I appreciate the Minister's approach to this question. He has now stated that all the four elements in paragraphs (a) to (d) of subsection (1) of section 1 must be present to constitute the kind of scheme that comes under the Bill, but the fact remains that in the preamble to the definition the word "scheme" means:
any trading scheme which includes the following elements...
Paragraphs (a) to (d) are then listed. Taking the English language at face value, there is nothing to show that the scheme must include the four elements, as the Minister has now stated, which is what he meant to have included in the Bill. There is nothing there to exclude further elements, as the Minister must also admit. The phrase is "Scheme means any trading scheme which includes...". It does not say that it must include the four elements exclusively. It is a question of putting this matter beyond any shadow of doubt.
Paragraph (c) is the crunch. In order to come under the prohibition section of the Bill, element (c) must be present. For that to be so there must be a definite connection between payments by participants and the prospects held out to them, as mentioned in paragraph (c). I fully appreciate what the Minister has said, but the fact is that that is not stated in the drafting of the Bill. As the Minister well knows, a Bill becomes an Act and becomes a legal document. In this country we do not have what people have elsewhere, the spirit of the Act. As far as I know, what the Minister has said on Committee Stage cannot be taken as admissible evidence in the event of this Act being discussed in court, whereas this could be done elsewhere, I understand—for example in the UK. What a court must make judgment on is what they see in cold print in front of them.

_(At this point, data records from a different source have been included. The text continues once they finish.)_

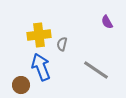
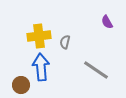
yellow cross: moved 1 px down
gray semicircle: moved 3 px right, 2 px up
blue arrow: rotated 16 degrees clockwise
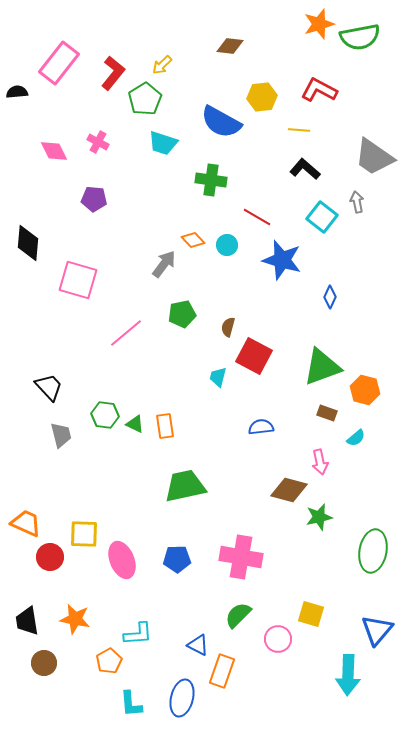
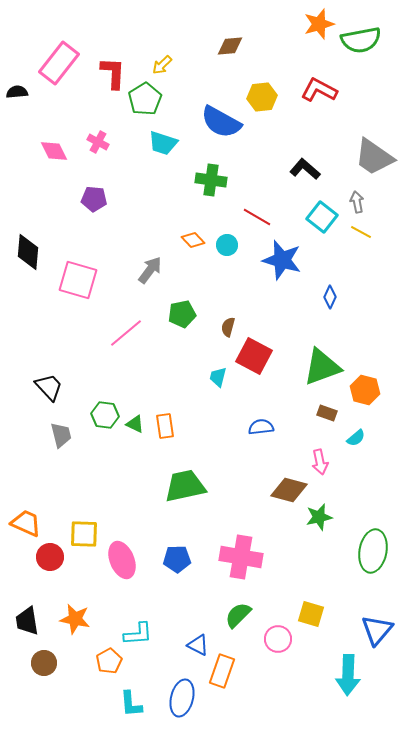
green semicircle at (360, 37): moved 1 px right, 3 px down
brown diamond at (230, 46): rotated 12 degrees counterclockwise
red L-shape at (113, 73): rotated 36 degrees counterclockwise
yellow line at (299, 130): moved 62 px right, 102 px down; rotated 25 degrees clockwise
black diamond at (28, 243): moved 9 px down
gray arrow at (164, 264): moved 14 px left, 6 px down
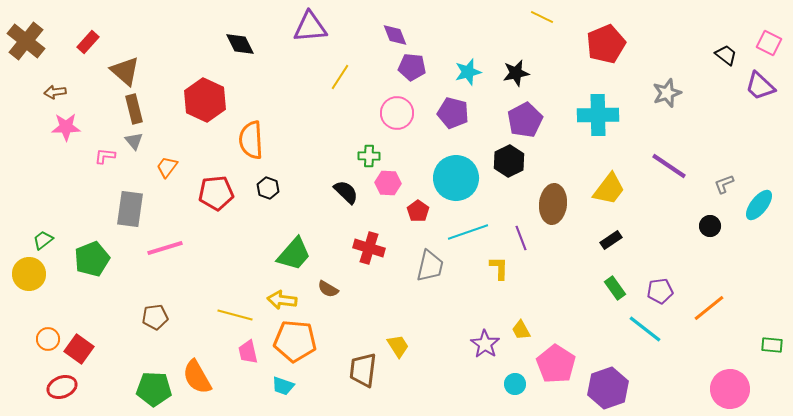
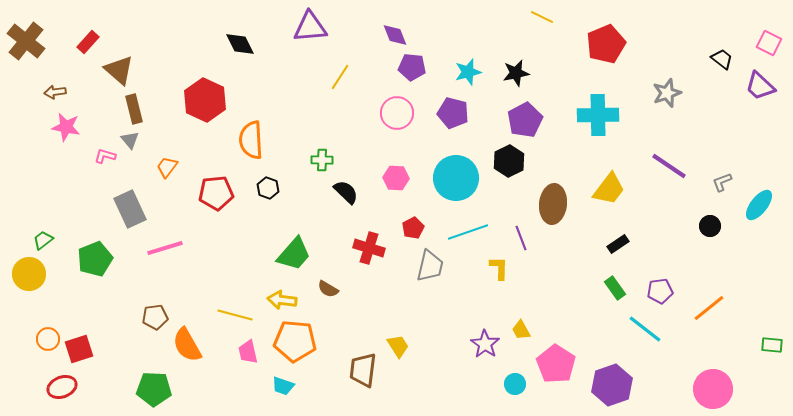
black trapezoid at (726, 55): moved 4 px left, 4 px down
brown triangle at (125, 71): moved 6 px left, 1 px up
pink star at (66, 127): rotated 12 degrees clockwise
gray triangle at (134, 141): moved 4 px left, 1 px up
pink L-shape at (105, 156): rotated 10 degrees clockwise
green cross at (369, 156): moved 47 px left, 4 px down
pink hexagon at (388, 183): moved 8 px right, 5 px up
gray L-shape at (724, 184): moved 2 px left, 2 px up
gray rectangle at (130, 209): rotated 33 degrees counterclockwise
red pentagon at (418, 211): moved 5 px left, 17 px down; rotated 10 degrees clockwise
black rectangle at (611, 240): moved 7 px right, 4 px down
green pentagon at (92, 259): moved 3 px right
red square at (79, 349): rotated 36 degrees clockwise
orange semicircle at (197, 377): moved 10 px left, 32 px up
purple hexagon at (608, 388): moved 4 px right, 3 px up
pink circle at (730, 389): moved 17 px left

In order to put this definition beyond any shadow of doubt, it should be stated that it excludes people engaged in bona fide operations. As Deputy Enright mentioned, there are strange types of sales promotions, as the Minister is well aware, some of them closely related to pyramid selling—first cousins or second cousins, at least. Unless we get down to the nitty gritty of the operations it is difficult to differentiate between pyramid selling and the kind of operation which is taking place, albeit a legitimate, lawful, legal operation. If this Bill goes through in its present form there is a danger here, though not a very great one, and on Committee Stage it is our job on this side of the House, and indeed on the Government side, to ensure that as good a job as possible has been done on the drafting and that no loopholes are left whereby any one word might be open to misinterpretation or misconstruction. This is very important in the case of the definition section of a Bill, where one is defining words. One is not talking about a word down through a section; one is talking here about a definitive section of the Bill. That preamble worries me by stating " `Scheme' means any trading scheme which includes the following...".

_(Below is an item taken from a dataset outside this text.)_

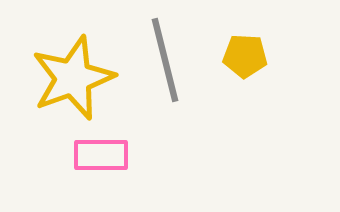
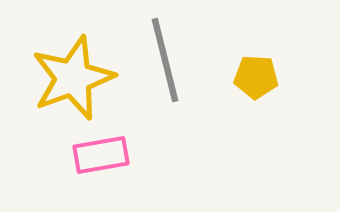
yellow pentagon: moved 11 px right, 21 px down
pink rectangle: rotated 10 degrees counterclockwise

Let me finish by repeating that it does not say that it must include all four elements, nor does it say that any further elements are excluded. This is my argument, which is logical. I fully appreciate the Minister's problem in that accepting amendments from this side of the House is not the normal thing. I hope however, that the Minister is not averse to this kind of suggestion if he saw that it would help at the end of the day to produce a Bill which was watertight and beyond any misinterpretation or misconstruction by anyone outside this House.